Il ministero delle Infrastrutture cerca di “salvare” gli autovelox non fissi dal blocco delle attività paventato dagli enti locali per gli eccessivi costi di taratura: contrariamente a quanto aveva scritto l’11 ottobre, ieri ha inviato a un’azienda del settore un altro parere, nel quale afferma che nei test non è necessario raggiungere la velocità massima di 230 km/h, ma ne è sufficiente una di 70 km/h superiore al limite consentito sulle strade dove s’intende utilizzare la singola apparecchiatura. Ma questa precisazione, pur argomentata, non basta di per sé a evitare rischi di contenzioso: occorre fare i conti con l’unico testo vincolante attualmente in vigore (il decreto 282/2017 emanato il 13 giugno dallo stesso ministero) e con il fatto che ancora oggi i certificati di taratura non attestano a quali velocità vengono svolte le prove.
Il problema nasce dal fatto che il Dm 282 ha reso per la prima volta obbligatori alcuni vincoli all’idoneità tecnica dei misuratori di velocità utilizzati su strada a fini sanzionatori e alla loro possibilità d’impiego. Tra i vincoli, quello di raggiungere i 230 km/h anche nelle verifiche di taratura annuali (quelle successive alla prima, con requisiti meno stringenti rispetto ad essa), salvo giustificate eccezioni (come il fatto che l’apparecchio non sia spostabile - o lo sia con molte difficoltà - perché installato in una postazione fissa per il funzionamento in automatico, cioè non presidiata da agenti). I 230 km/h comportano di fatto la necessità di portare in un autodromo gli apparecchi (che poi sono quelli utilizzati dalle pattuglie per i servizi di controllo temporanei), con un sensibile aumento dei costi della taratura.
Dopo il parere ministeriale dell’11 ottobre che ha confermato l’obbligo di raggiungere i 230 km/h, per giorni vari corpi di polizia e loro fornitori hanno argomentato che invece a quest’obbligo si sarebbe potuto anche derogare. Dopo vari scambi di comunicazioni informali e diffide, ha prevalso la tesi più rigida. A quel punto, alcuni corpi di polizia locale hanno temuto di dover mettere fuori servizio prima gli apparecchi tarati dopo il 1° agosto scorso (data di entrata in vigore dell’obbligo, che invece in questi primi mesi è stato perlopiù ignorato) e poi gli altri, mano mano che i loro certificati di taratura sarebbero arrivati a scadenza.
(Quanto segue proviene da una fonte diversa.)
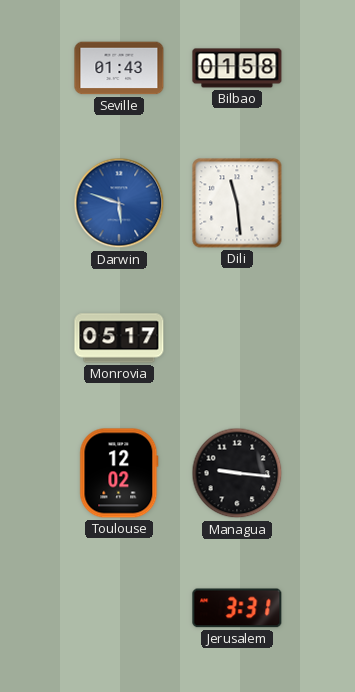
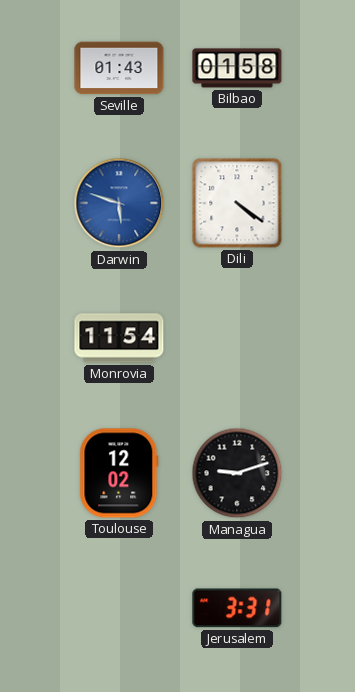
Dili: 11:29 -> 4:21
Monrovia: 05:17 -> 11:54
Managua: 9:16 -> 9:12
Oltre al problema del puro costo, c’era anche quello di espletare le procedure per ottenere da Comuni e Province di appartenenza le delibere necessarie per ottenere più risorse rispetto a quelle stanziate in bilancio.
Completava il quadro caotico di questi giorni la competizione commerciale tra i fornitori dei corpi di polizia: c’era chi spingeva per un ammorbidimento dell’interpretazione ministeriale, in modo da praticare ai propri clienti prezzi più favorevoli.
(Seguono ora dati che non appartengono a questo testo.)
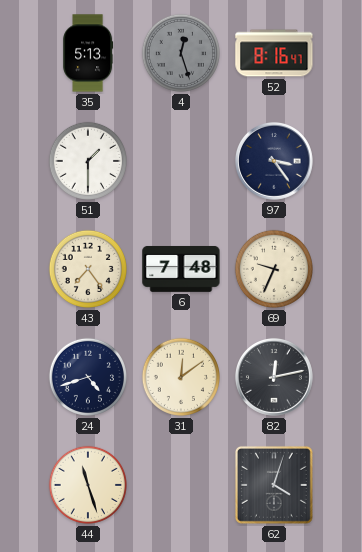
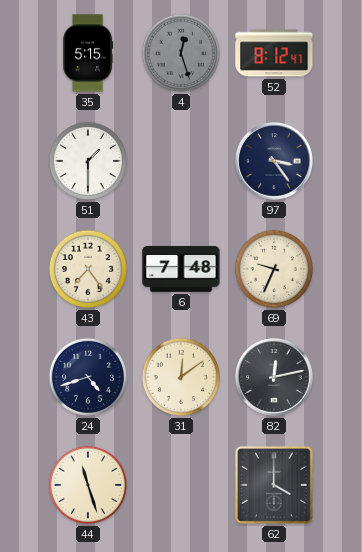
35: 5:13 -> 5:15
52: 8:16 -> 8:12
62: 4:03 -> 4:00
Di fronte a tutto questo, il ministero ha elaborato il parere protocollato ieri con il numero 6573. Il parere “si accontenta” di una velocità di prova di 70 km/h superiore al limite imposto sulle strade dove gli apparecchi vengono normalmente impiegati. Questo valore nasce dal fatto che, nel sistema sanzionatorio previsto dall’articolo 142 del Codice della strada, la graduazione in base alla gravità dell’eccesso di velocità ha la sua fascia superiore per gli sforamenti del limite da 60 km/h in su. A 70 km/h si arriva aggiungendo il 5% di tolleranza che per legge va applicato a tutte le velocità rilevate dagli apparecchi di misura.
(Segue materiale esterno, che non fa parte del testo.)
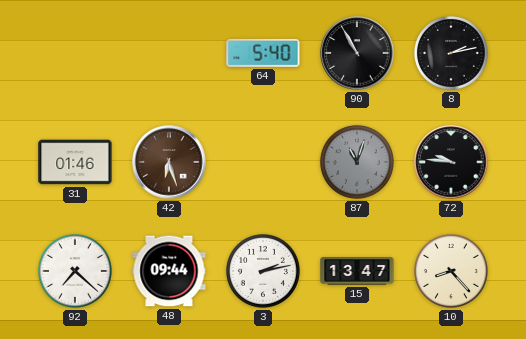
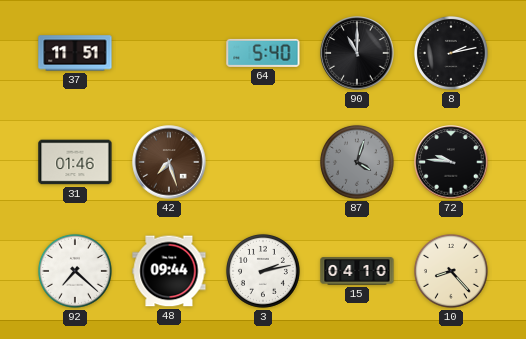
37: none -> 11:51
90: 10:55 -> 11:00
42: 6:27 -> 7:27
87: 11:03 -> 4:03
15: 13:47 -> 04:10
Sostanzialmente, il parere rimette tutto alla responsabilità del corpo di polizia: se opera in ambito urbano (limiti massimi di 50 km/h o talvolta di 70) e su strade extraurbane non principali (limite di 90 km/h), il ministero ritiene ragionevole una velocità di prova che non superi i 160 km/h. Che in pratica coincide con quelle alle quali finora si è svolta la maggior parte delle tarature.
L’appiglio trovato dal ministero per derogare ai 230 km/h sta in un passaggio del Dm 282: al punto 3.1 dell’allegato, in una parentesi, si parla di «campo di misura o di utilizzo del dispositivo in verifica». Il parere chiarisce che il campo di misura è un limite intrinseco dell’apparecchio, che non di pende dalla strada su cu esso viene fatto funzionare; il campo di utilizzo, invece, è «condizionato dall’ambito territoriale in cui opera l’organo di polizia» o da «una scelta operativa dello stesso organo» (che in pratica seleziona le strade su cui effettuare i controlli di velocità).
Fin qui l’interpretazione del ministero. Ma, quando i prevedibili ricorsi cominceranno ad arrivare sui tavoli dei giudici di pace, le sentenze dipenderanno da come il testo del Dm 282 sarà interpretato dai magistrati, il cui convincimento non di rado prescinde dalle opinioni dei dicasteri. Altrettanto prevedibilmente, il parere ministeriale farà “più presa” fra i funzionari prefettizi che saranno chiamati a decidere sui ricorsi presentati alle Prefetture.